WHAT IS NEEDED: If a line in the records contains the word "naršymo", count it; state the resulting number and nothing more.

AVAILABLE RECORDS:
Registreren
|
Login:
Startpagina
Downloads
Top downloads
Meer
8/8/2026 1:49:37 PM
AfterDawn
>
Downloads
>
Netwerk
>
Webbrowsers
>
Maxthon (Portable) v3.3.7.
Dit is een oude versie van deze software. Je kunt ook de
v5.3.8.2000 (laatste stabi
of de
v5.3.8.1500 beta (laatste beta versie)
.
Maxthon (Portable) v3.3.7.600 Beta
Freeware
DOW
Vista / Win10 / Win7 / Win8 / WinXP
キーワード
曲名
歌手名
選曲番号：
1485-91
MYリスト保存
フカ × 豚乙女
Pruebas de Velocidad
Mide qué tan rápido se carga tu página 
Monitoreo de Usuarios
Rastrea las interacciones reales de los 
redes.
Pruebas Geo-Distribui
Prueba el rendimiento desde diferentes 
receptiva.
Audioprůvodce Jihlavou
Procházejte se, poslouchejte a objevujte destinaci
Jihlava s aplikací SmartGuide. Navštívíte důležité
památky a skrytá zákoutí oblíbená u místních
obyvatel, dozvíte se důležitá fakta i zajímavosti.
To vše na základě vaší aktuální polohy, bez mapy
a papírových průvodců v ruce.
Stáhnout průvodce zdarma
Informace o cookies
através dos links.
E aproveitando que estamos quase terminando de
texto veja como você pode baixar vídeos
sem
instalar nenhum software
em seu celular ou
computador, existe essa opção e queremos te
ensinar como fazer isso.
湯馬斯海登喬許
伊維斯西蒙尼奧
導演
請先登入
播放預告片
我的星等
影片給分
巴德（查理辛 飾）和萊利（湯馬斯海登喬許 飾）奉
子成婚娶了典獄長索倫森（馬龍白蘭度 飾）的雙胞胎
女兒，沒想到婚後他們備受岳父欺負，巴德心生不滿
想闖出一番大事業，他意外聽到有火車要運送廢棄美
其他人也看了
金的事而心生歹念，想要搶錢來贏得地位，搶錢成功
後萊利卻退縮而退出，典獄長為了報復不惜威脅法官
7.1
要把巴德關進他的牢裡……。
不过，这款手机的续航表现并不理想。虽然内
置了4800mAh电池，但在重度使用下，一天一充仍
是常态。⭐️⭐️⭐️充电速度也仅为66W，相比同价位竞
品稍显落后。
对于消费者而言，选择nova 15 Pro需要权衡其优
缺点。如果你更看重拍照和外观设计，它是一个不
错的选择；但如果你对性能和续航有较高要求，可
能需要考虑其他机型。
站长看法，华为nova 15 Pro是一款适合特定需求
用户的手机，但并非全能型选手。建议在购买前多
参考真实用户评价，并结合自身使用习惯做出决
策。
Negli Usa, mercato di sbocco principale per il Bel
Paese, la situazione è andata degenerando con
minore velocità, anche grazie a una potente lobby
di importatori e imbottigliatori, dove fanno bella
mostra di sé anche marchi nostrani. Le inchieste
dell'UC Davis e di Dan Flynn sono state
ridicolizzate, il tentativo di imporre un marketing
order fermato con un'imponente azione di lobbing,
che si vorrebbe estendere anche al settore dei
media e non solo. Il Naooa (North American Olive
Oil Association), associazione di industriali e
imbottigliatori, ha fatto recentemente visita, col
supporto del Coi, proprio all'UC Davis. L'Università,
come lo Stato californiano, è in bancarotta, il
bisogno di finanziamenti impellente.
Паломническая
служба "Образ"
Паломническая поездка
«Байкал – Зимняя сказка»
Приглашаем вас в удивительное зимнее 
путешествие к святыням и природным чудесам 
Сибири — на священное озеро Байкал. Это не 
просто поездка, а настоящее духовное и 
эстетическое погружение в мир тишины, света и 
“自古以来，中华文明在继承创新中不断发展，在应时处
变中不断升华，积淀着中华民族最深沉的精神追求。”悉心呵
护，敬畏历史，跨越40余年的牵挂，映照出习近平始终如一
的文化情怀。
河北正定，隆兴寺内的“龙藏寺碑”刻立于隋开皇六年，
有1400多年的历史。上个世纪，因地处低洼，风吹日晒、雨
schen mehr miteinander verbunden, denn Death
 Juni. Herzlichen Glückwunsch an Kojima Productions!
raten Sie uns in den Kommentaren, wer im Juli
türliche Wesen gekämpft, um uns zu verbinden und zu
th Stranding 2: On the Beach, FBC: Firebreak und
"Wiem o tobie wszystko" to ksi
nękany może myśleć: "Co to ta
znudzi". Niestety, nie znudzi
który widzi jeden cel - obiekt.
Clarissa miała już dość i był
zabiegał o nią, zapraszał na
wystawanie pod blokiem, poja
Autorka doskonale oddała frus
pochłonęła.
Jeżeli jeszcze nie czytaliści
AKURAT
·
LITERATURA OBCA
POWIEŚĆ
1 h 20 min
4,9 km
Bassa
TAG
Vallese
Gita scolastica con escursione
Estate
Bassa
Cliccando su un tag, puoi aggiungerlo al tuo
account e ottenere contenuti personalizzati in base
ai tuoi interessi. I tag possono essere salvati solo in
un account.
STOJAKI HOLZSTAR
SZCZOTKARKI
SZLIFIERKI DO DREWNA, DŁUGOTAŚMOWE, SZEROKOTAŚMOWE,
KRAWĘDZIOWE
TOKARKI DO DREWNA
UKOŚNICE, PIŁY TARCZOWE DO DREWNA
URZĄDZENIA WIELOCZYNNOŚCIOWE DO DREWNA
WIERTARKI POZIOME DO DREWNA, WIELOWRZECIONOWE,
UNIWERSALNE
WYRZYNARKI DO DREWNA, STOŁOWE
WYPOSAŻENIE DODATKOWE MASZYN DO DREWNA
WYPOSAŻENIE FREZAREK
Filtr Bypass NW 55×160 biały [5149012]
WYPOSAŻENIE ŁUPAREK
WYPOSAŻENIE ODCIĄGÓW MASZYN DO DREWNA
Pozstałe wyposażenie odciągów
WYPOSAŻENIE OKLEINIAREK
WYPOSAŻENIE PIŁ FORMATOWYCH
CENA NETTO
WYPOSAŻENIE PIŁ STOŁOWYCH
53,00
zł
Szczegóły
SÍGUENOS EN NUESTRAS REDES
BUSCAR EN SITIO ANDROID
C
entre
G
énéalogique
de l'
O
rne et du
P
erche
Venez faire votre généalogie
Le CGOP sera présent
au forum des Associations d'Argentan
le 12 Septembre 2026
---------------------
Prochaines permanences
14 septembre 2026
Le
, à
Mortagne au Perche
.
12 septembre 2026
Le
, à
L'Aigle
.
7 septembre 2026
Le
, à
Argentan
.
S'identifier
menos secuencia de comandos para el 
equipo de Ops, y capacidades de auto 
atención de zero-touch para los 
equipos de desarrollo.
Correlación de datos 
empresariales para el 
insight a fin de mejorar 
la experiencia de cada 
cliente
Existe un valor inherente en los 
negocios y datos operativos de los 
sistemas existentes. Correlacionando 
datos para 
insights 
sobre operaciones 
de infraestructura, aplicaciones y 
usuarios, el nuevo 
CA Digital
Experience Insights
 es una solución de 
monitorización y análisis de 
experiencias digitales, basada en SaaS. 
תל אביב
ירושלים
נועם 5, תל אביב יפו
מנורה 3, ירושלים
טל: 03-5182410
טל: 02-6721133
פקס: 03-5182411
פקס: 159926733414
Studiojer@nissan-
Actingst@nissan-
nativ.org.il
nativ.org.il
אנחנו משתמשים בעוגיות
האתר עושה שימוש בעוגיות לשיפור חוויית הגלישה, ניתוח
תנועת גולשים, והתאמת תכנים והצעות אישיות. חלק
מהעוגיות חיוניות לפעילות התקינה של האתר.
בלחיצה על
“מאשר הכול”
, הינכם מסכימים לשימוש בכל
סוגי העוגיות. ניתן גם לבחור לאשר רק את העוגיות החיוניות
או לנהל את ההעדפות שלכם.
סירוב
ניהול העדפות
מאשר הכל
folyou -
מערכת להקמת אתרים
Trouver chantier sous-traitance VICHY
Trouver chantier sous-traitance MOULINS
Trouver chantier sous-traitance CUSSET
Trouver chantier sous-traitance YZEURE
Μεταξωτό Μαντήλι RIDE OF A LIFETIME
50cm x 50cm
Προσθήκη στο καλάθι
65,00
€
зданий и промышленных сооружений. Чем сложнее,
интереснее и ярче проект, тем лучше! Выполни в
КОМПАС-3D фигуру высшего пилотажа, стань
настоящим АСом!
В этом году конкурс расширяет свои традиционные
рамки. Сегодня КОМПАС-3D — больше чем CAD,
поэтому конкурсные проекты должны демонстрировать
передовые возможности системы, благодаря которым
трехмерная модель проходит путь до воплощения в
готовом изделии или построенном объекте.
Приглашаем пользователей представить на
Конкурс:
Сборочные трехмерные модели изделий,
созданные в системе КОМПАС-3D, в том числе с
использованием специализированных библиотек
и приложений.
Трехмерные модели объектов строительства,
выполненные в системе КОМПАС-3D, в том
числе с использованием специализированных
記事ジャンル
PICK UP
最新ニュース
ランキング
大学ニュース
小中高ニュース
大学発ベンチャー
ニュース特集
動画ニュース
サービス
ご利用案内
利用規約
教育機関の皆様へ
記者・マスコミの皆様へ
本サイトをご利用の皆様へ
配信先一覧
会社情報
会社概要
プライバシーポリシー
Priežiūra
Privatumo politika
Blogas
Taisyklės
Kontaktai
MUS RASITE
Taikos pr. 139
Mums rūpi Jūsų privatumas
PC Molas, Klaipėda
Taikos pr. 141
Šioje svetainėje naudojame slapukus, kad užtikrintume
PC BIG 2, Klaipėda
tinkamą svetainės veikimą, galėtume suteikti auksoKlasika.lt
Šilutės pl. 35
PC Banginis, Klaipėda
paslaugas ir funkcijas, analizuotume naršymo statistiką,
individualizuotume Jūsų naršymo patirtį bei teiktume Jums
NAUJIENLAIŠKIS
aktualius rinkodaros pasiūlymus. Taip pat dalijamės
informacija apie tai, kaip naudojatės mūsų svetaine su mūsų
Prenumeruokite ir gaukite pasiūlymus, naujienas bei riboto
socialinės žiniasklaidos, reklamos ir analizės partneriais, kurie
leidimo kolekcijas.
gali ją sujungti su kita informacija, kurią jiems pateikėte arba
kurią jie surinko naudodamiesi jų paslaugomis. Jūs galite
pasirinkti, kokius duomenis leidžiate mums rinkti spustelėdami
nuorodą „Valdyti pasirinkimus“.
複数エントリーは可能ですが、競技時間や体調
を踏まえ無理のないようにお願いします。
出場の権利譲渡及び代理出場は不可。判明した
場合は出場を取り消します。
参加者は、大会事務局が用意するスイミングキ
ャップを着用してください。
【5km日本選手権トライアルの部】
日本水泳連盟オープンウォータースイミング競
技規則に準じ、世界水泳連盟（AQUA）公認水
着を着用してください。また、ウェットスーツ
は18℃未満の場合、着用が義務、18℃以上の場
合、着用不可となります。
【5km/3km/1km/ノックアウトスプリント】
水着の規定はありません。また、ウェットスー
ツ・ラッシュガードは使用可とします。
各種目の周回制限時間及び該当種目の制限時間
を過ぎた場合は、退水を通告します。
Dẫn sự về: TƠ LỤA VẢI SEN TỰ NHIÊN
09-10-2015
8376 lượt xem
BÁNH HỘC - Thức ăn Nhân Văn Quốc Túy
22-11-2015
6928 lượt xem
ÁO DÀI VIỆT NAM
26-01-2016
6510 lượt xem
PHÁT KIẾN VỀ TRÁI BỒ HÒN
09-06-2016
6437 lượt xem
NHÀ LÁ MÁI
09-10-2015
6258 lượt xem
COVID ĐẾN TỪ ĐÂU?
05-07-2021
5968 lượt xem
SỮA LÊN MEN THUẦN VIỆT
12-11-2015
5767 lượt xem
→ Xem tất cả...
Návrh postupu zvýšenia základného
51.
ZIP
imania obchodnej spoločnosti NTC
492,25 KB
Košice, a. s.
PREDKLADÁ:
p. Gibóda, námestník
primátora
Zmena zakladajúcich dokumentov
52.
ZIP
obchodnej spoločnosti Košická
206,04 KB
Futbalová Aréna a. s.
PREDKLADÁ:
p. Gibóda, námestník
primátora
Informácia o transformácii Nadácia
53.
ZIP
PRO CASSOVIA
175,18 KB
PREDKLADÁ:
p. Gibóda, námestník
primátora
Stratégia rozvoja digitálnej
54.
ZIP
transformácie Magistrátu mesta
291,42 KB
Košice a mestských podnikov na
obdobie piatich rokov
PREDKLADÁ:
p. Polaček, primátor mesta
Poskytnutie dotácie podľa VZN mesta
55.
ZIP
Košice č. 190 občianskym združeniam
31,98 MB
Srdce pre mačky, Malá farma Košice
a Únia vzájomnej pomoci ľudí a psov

TASK OUTPUT: 2